It's more than a quarter of the U.S. Healthcare spending. It is really an astounding number. And as we think about the total cost of care in the United States, we think about affordability of healthcare and the impact that healthcare costs is having on our economy more broadly, and the extent to which healthcare costs are really kind of squeezing out opportunities to invest in other things that potentially could offer more value, certainly more value than the waste.
We are wasting so much money in healthcare. If we could just do a better job of figuring out the right way to create incentives and infrastructure and strategies and tactics to reduce waste, it would alleviate a huge amount of stress on our healthcare system and on our economy in general.
[00:12:02] Stacey Richter: It's a pretty sassy number here, this one trillion dollars.
[00:12:05] Dr. Will Shrank: Yeah.
[00:12:06] Stacey Richter: I would almost say that dollar amount in and of itself could beg the question, Why existentially does this amount of waste exist if we have a functioning market driven healthcare system? So is one potential conclusion that we do not actually have a market driven healthcare system or that we have a market driven healthcare system, but some parties are a whole lot better at it than others?

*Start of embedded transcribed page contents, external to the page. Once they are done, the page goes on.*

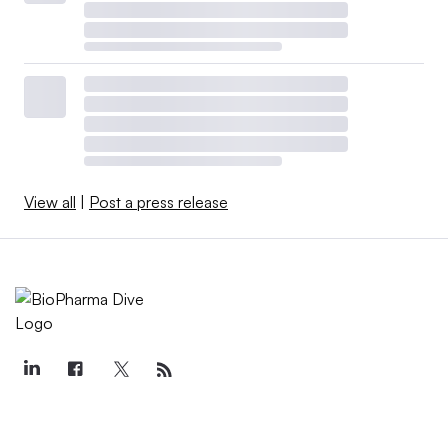
View all
|
Post a press release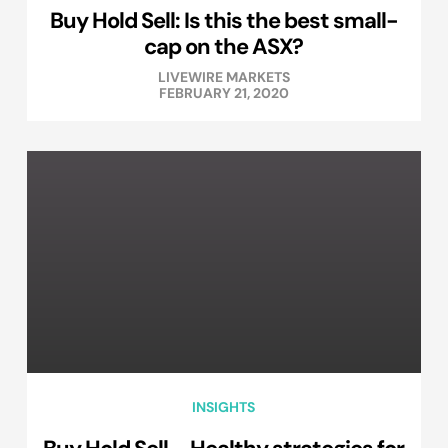
Buy Hold Sell: Is this the best small-
cap on the ASX?
LIVEWIRE MARKETS
FEBRUARY 21, 2020
INSIGHTS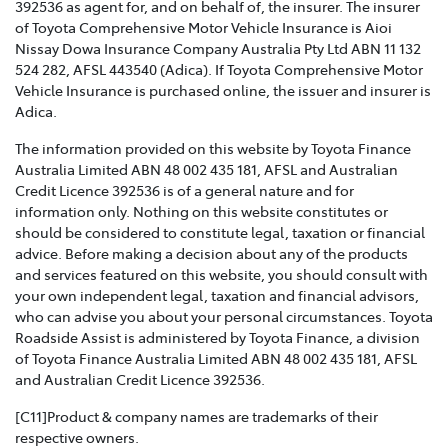
392536 as agent for, and on behalf of, the insurer. The insurer
of Toyota Comprehensive Motor Vehicle Insurance is Aioi
TOYOTA INSURANCE FAMILY AND DOMESTIC
Nissay Dowa Insurance Company Australia Pty Ltd ABN 11 132
VIOLENCE POLICY >
524 282, AFSL 443540 (Adica). If Toyota Comprehensive Motor
Vehicle Insurance is purchased online, the issuer and insurer is
Toyota Insurance recognises that Family and Domestic
Adica.
Violence is a serious issue that may be affecting our
The information provided on this website by Toyota Finance
customers and we are strongly committed to
Australia Limited ABN 48 002 435 181, AFSL and Australian
supporting them. This policy sets out how we will
Credit Licence 392536 is of a general nature and for
support those affected by Family and Domestic
information only. Nothing on this website constitutes or
Violence.
should be considered to constitute legal, taxation or financial
advice. Before making a decision about any of the products
TOYOTA INSURANCE COMPLAINTS GUIDE >
and services featured on this website, you should consult with
your own independent legal, taxation and financial advisors,
Effective from 1 July 2021, please refer to this guide for
who can advise you about your personal circumstances. Toyota
information about how Toyota Insurance will handle
Roadside Assist is administered by Toyota Finance, a division
any complaints that you may have.
of Toyota Finance Australia Limited ABN 48 002 435 181, AFSL
and Australian Credit Licence 392536.
TOYOTA INSURANCE PRODUCT GOVERNANCE POLICY
>
[C11]Product & company names are trademarks of their
respective owners.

Because I think the one thing that doesn't get talked about maybe enough is that obviously it's not like that waste is plunging off the side of a cliff and sinking to the bottom of the sea like some kind of lost treasure here. Like, we have a trillion dollars that's going into somebody's pocket. Our waste is their profit.
So what we're discussing here really isn't, you know, cutting the fat off a pork chop. It's literally preventing someone from taking money that they have been taking. And do you feel like that is actually the heart of this? That we're prying dollars out of somebody's hand and that exponentially makes this harder to do?
[00:13:04] Dr. Will Shrank: Yes, so certainly one person's waste can absolutely be another person's profit. There's a pretty good explanation for all these sources of waste and it's very much aligned with how the incentives are structured in the U.S. healthcare system. You can come up with a pretty good explanation for every one of those categories of why it happens.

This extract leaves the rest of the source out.